Soignants : pour ceux qui restent, mobilisation en urgence absolue

Pour le personnel, contrairement à ce que prétend le gouvernement, l’été ne s’est pas bien passé. © Photo PQR / Ouest France/ Maxppp
La mobilisation du 22 septembre ne sera pas unitaire malgré la dégradation persistante de notre système de santé.

« Nous avons des solutions, nous exigeons des actes. » C’est dans cet esprit que la fédération Cgt de la santé et son Ufmict (Union fédérale des médecins, ingénieurs, cadres, techniciens) appellent à la mobilisation du 22 septembre, qu’elles entendent décliner dans les établissements et les manifestations. Dès avant l’été, le syndicat exprimait ses craintes quant à un affaiblissement persistant des moyens et à la fuite des soignants, qui se sont notamment traduits par la « régulation médicale préalable » – pour ne pas dire « tri » – dans les services d’urgence saturés, voire fermés à certains moments.

La Cgt santé espérait une convergence des organisations et associations représentatives des personnels face à l’aggravation prévisible de la situation, en particulier à l’hôpital public. La Cfe-Cgc, le Printemps de la Psychiatrie, le Collectif inter-urgences y participeront, mais pas les trois syndicats signataires du Ségur (Fo, Cfdt, Unsa), qui n’en sont pourtant pas satisfaits, mais qui appellent à une journée d’action cinq jours plus tard, le 27 septembre.

Les soignants veulent témoigner. L’été ne s’est pas bien passé, leurs conditions de travail et d’accueil des patients, partout, continuent de se dégrader dangereusement. Ainsi au Chu de Toulouse, comme l’expliquent Julien Gavarret, infirmier à l’Oncopole, et Sylvain Béduz, manipulateur radio à Rangueil.

Il s’agit de rappeler que les mesures proposées par la « mission flash » du désormais ministre François Braun n’ont pas permis d’éviter le pire partout, et que si l’hôpital a tenu, c’est encore et toujours au prix du dévouement et de l’épuisement des soignants.
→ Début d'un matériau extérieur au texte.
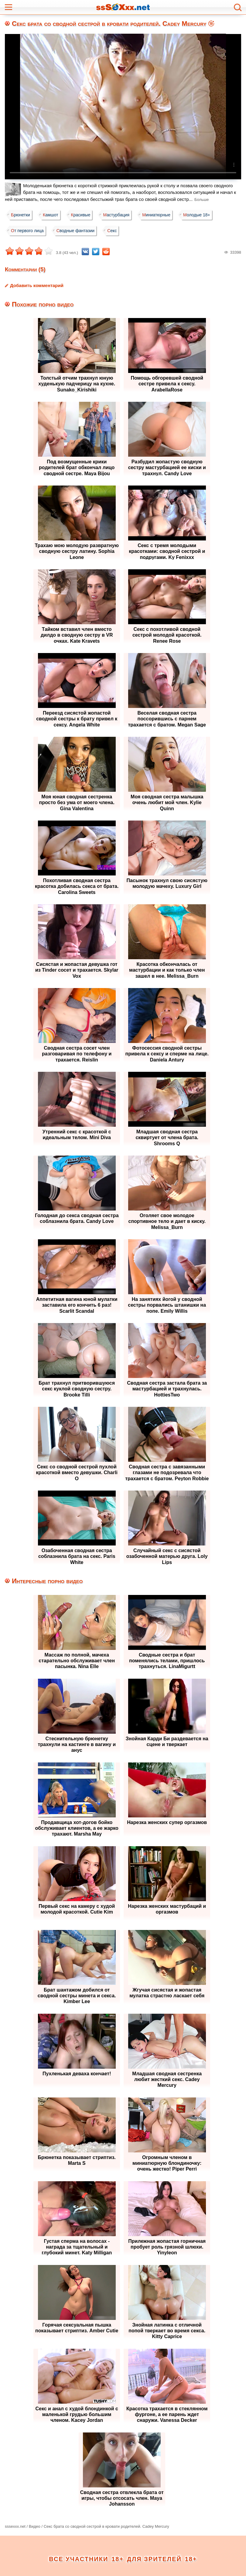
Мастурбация (120, 214)
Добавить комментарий (36, 285)
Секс (115, 230)
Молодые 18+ (203, 214)
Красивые (84, 214)
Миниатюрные (162, 214)
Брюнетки (21, 214)
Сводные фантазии (77, 230)
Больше (201, 199)
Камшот (52, 214)
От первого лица (28, 230)
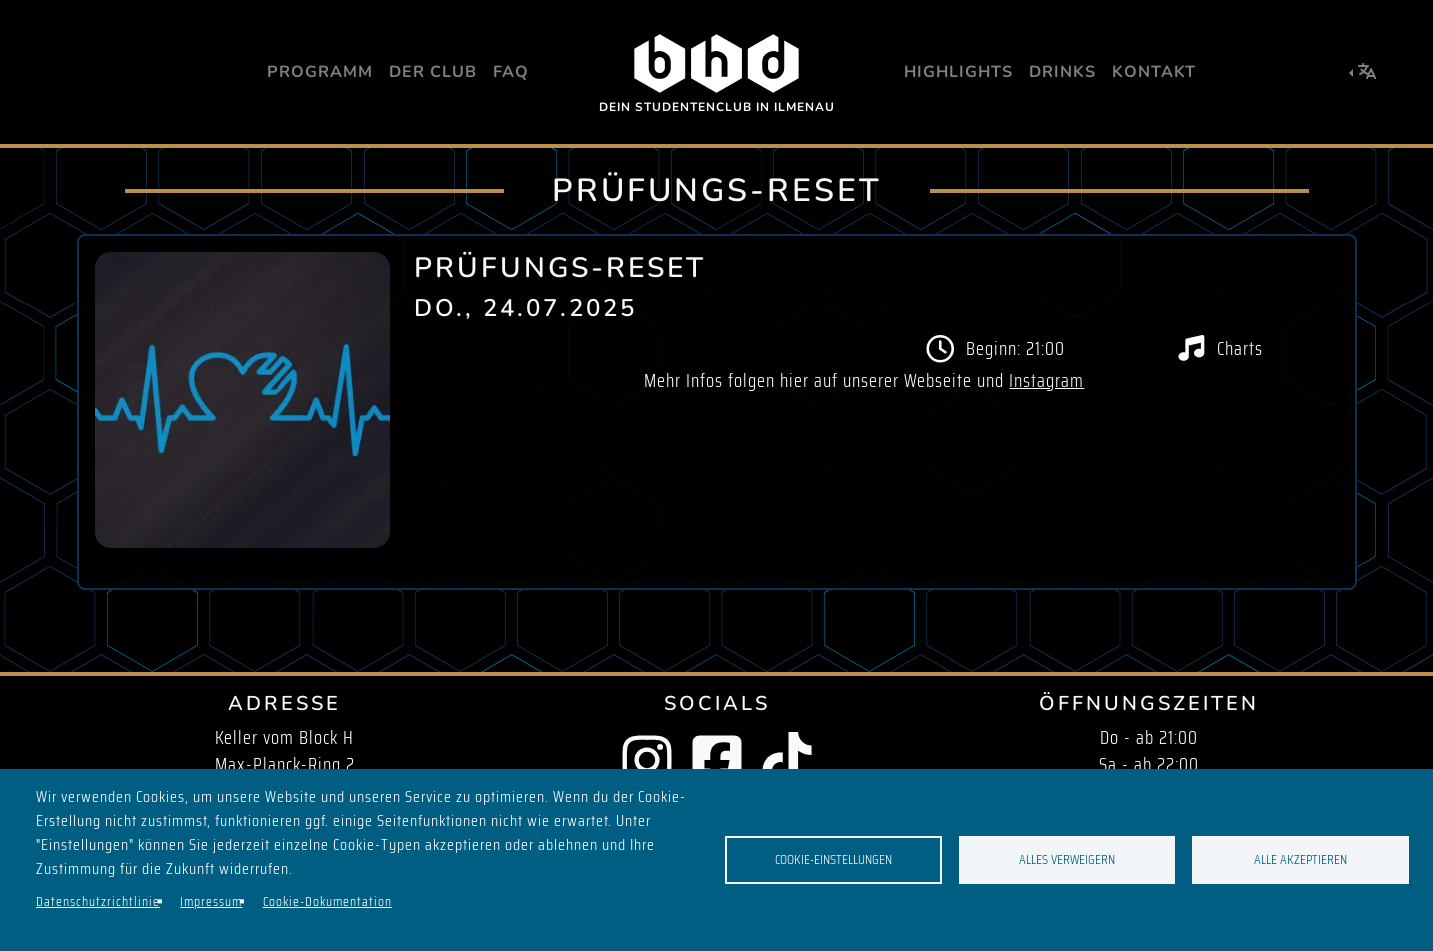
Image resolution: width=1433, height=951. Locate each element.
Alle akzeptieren (1300, 859)
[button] (1363, 72)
D’autant plus que le manque de personnel a continué de justifier les fermetures de lits et de services.

Le déploiement à grande échelle du tri et de la sélection des personnes sollicitant les services d’urgence a culpabilisé les soignants comme les patients. Pour ces derniers, il a parfois empêché une prise en charge garantissant les meilleures chance d’être soignés vite et bien – voire compromis leurs chances de survie. Partout, les soignants font ce qu’ils peuvent, comme en atteste également Jocelyne Goùt, infirmière à l’hôpital psychiatrique de Cadillac (Gironde).

Très attachés au sens et à l’utilité sociale de leur travail, les soignants, partagés entre la colère, la fatigue et la peur d’un accident, n’en peuvent plus de ne pas pouvoir travailler comme ils devraient. Qui plus est, pour des salaires peu gratifiants et toujours pas attractifs aux yeux des jeunes, même si le gouvernement a ouvert, en cette rentrée, plus de places en instituts de formation en soins infirmiers (Ifsi) sans s’engager sur les revalorisations des métiers.

Pour la Cgt-Santé, la revalorisation de l’ensemble des salaires, la création de postes et l’amélioration des conditions d’entrée dans le milieu professionnel pour les jeunes, qui bénéficieront aux équipes dans leur ensemble, restent des revendications urgentes. Les psychologues, forts d’une plateforme revendicative commune, restent tout particulièrement engagés et prévoient d’être également visibles lors de la journée nationale d’action du 29.

Il s’agit de faire preuve d’ambition et d’anticipation pour ne pas courir à de nouvelles catastrophes. Les personnels des secteurs de la santé seront particulièrement vigilants durant les débats sur le Projet de loi de financement de la sécurité sociale (Plfss), qui doit se tenir cet automne, mais n’espèrent pas grand-chose des propositions qui émaneront du Conseil national de la refondation (Cnr), d’ores et déjà perçu comme un nouvel exercice illusoire de démocratie directe, et auxquels peu de corps intermédiaires ont accepté de participer. Ce n’est pas par manque d’idées que la Cgt n’ira pas : le diagnostic est connu, les catastrophes prévisibles, reste à savoir si la volonté politique de défendre un service public de qualité sera au rendez-vous.